| Task goal |
Restate every record word for word, without the pictures.

Data records
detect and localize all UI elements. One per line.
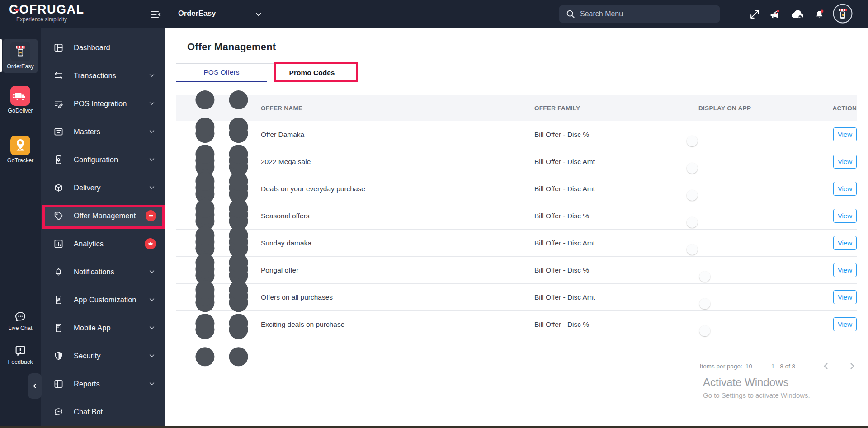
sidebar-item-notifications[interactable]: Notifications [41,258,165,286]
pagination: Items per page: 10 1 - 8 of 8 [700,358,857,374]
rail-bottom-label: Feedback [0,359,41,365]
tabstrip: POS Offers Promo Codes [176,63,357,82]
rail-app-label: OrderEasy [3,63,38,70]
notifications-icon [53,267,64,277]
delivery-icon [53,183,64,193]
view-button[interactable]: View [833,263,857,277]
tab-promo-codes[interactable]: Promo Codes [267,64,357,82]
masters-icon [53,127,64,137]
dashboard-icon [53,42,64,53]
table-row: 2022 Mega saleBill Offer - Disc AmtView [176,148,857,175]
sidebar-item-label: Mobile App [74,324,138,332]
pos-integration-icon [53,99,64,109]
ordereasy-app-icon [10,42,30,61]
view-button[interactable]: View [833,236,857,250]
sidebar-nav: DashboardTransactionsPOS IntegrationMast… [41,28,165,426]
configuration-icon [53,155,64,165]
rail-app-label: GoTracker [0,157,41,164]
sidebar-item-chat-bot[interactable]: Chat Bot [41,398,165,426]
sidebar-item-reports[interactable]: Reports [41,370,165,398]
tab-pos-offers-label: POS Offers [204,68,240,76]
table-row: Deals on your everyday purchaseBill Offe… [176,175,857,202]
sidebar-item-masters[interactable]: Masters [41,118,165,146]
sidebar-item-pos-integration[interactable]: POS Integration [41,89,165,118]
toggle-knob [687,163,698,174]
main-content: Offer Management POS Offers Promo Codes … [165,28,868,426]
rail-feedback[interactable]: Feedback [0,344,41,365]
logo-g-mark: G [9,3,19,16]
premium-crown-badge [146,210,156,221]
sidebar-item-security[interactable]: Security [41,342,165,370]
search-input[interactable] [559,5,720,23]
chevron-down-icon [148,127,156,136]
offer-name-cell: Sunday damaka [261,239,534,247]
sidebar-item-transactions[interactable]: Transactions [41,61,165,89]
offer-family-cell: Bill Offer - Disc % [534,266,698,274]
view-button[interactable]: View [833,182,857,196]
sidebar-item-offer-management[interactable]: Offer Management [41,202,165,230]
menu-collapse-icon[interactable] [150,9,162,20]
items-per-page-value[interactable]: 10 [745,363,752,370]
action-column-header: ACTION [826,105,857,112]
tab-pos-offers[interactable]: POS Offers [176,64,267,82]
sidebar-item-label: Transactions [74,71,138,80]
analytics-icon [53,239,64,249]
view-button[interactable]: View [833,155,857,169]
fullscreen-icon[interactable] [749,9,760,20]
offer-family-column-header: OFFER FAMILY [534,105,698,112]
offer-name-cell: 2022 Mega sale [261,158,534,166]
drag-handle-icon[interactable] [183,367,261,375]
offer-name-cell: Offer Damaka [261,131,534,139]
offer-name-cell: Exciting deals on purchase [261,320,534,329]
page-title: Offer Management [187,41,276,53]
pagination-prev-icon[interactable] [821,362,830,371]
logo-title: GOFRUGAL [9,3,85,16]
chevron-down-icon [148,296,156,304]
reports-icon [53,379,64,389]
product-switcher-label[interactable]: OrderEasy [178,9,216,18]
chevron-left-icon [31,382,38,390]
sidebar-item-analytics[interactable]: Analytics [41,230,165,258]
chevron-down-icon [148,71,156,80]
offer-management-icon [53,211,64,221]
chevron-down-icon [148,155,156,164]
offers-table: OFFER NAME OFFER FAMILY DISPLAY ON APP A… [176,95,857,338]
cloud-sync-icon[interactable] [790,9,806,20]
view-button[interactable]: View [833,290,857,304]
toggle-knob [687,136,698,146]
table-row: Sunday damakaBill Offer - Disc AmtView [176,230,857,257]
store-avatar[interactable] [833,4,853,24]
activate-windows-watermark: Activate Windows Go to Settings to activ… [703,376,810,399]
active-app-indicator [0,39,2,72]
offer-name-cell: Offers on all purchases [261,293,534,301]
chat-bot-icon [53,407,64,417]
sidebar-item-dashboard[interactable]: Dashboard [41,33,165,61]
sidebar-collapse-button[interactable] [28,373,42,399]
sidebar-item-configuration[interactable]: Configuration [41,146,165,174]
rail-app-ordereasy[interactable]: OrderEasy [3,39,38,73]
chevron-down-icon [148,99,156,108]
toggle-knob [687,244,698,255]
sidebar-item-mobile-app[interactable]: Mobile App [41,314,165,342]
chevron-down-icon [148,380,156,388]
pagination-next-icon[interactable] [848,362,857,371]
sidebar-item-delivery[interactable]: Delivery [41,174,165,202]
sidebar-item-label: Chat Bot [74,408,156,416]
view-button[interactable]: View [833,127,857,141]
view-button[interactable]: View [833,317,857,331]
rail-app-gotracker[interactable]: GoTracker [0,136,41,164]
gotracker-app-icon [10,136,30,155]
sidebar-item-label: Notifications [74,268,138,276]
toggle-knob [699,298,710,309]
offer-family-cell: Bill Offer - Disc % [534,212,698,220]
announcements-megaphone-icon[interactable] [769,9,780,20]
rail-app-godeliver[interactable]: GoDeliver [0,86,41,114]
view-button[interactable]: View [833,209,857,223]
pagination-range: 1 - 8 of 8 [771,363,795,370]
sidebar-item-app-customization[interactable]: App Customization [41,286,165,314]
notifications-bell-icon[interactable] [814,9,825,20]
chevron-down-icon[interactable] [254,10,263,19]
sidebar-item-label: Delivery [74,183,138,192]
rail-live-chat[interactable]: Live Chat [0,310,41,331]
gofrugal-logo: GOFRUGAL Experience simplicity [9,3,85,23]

| Completed task |
detect and localize all UI elements. One per line.
sidebar-item-notifications[interactable]: Notifications [41,258,165,286]
pagination: Items per page: 10 1 - 8 of 8 [700,358,857,374]
rail-bottom-label: Feedback [0,359,41,365]
tabstrip: POS Offers Promo Codes [176,63,357,82]
rail-app-label: OrderEasy [3,63,38,70]
notifications-icon [53,267,64,277]
delivery-icon [53,183,64,193]
view-button[interactable]: View [833,263,857,277]
tab-promo-codes[interactable]: Promo Codes [267,64,357,82]
masters-icon [53,127,64,137]
dashboard-icon [53,42,64,53]
table-row: 2022 Mega saleBill Offer - Disc AmtView [176,148,857,175]
sidebar-item-label: Mobile App [74,324,138,332]
pos-integration-icon [53,99,64,109]
ordereasy-app-icon [10,42,30,61]
view-button[interactable]: View [833,236,857,250]
sidebar-nav: DashboardTransactionsPOS IntegrationMast… [41,28,165,426]
configuration-icon [53,155,64,165]
rail-app-label: GoTracker [0,157,41,164]
sidebar-item-chat-bot[interactable]: Chat Bot [41,398,165,426]
sidebar-item-reports[interactable]: Reports [41,370,165,398]
tab-pos-offers-label: POS Offers [204,68,240,76]
table-row: Deals on your everyday purchaseBill Offe… [176,175,857,202]
sidebar-item-masters[interactable]: Masters [41,118,165,146]
sidebar-item-pos-integration[interactable]: POS Integration [41,89,165,118]
toggle-knob [687,163,698,174]
main-content: Offer Management POS Offers Promo Codes … [165,28,868,426]
rail-feedback[interactable]: Feedback [0,344,41,365]
logo-g-mark: G [9,3,19,16]
premium-crown-badge [146,210,156,221]
sidebar-item-security[interactable]: Security [41,342,165,370]
search-input[interactable] [559,5,720,23]
chevron-down-icon [148,127,156,136]
offer-name-cell: Sunday damaka [261,239,534,247]
sidebar-item-transactions[interactable]: Transactions [41,61,165,89]
offer-family-cell: Bill Offer - Disc % [534,266,698,274]
view-button[interactable]: View [833,182,857,196]
sidebar-item-offer-management[interactable]: Offer Management [41,202,165,230]
menu-collapse-icon[interactable] [150,9,162,20]
items-per-page-value[interactable]: 10 [745,363,752,370]
action-column-header: ACTION [826,105,857,112]
tab-pos-offers[interactable]: POS Offers [176,64,267,82]
sidebar-item-label: Transactions [74,71,138,80]
analytics-icon [53,239,64,249]
view-button[interactable]: View [833,155,857,169]
fullscreen-icon[interactable] [749,9,760,20]
offer-family-column-header: OFFER FAMILY [534,105,698,112]
offer-name-cell: 2022 Mega sale [261,158,534,166]
drag-handle-icon[interactable] [183,367,261,375]
offer-name-cell: Offer Damaka [261,131,534,139]
offer-name-cell: Exciting deals on purchase [261,320,534,329]
page-title: Offer Management [187,41,276,53]
pagination-prev-icon[interactable] [821,362,830,371]
logo-title: GOFRUGAL [9,3,85,16]
chevron-down-icon [148,296,156,304]
reports-icon [53,379,64,389]
product-switcher-label[interactable]: OrderEasy [178,9,216,18]
chevron-left-icon [31,382,38,390]
sidebar-item-analytics[interactable]: Analytics [41,230,165,258]
chevron-down-icon [148,71,156,80]
offer-management-icon [53,211,64,221]
chevron-down-icon [148,155,156,164]
offers-table: OFFER NAME OFFER FAMILY DISPLAY ON APP A… [176,95,857,338]
cloud-sync-icon[interactable] [790,9,806,20]
view-button[interactable]: View [833,290,857,304]
toggle-knob [687,136,698,146]
table-row: Sunday damakaBill Offer - Disc AmtView [176,230,857,257]
store-avatar[interactable] [833,4,853,24]
activate-windows-watermark: Activate Windows Go to Settings to activ… [703,376,810,399]
active-app-indicator [0,39,2,72]
offer-name-cell: Offers on all purchases [261,293,534,301]
chat-bot-icon [53,407,64,417]
sidebar-item-dashboard[interactable]: Dashboard [41,33,165,61]
sidebar-collapse-button[interactable] [28,373,42,399]
sidebar-item-configuration[interactable]: Configuration [41,146,165,174]
rail-app-ordereasy[interactable]: OrderEasy [3,39,38,73]
chevron-down-icon [148,99,156,108]
toggle-knob [687,244,698,255]
sidebar-item-mobile-app[interactable]: Mobile App [41,314,165,342]
chevron-down-icon [148,380,156,388]
pagination-next-icon[interactable] [848,362,857,371]
sidebar-item-delivery[interactable]: Delivery [41,174,165,202]
sidebar-item-label: Chat Bot [74,408,156,416]
view-button[interactable]: View [833,127,857,141]
view-button[interactable]: View [833,317,857,331]
rail-app-gotracker[interactable]: GoTracker [0,136,41,164]
gotracker-app-icon [10,136,30,155]
sidebar-item-label: Notifications [74,268,138,276]
toggle-knob [699,298,710,309]
offer-family-cell: Bill Offer - Disc % [534,212,698,220]
announcements-megaphone-icon[interactable] [769,9,780,20]
rail-app-godeliver[interactable]: GoDeliver [0,86,41,114]
view-button[interactable]: View [833,209,857,223]
pagination-range: 1 - 8 of 8 [771,363,795,370]
sidebar-item-app-customization[interactable]: App Customization [41,286,165,314]
notifications-bell-icon[interactable] [814,9,825,20]
chevron-down-icon[interactable] [254,10,263,19]
sidebar-item-label: Delivery [74,183,138,192]
rail-live-chat[interactable]: Live Chat [0,310,41,331]
gofrugal-logo: GOFRUGAL Experience simplicity [9,3,85,23]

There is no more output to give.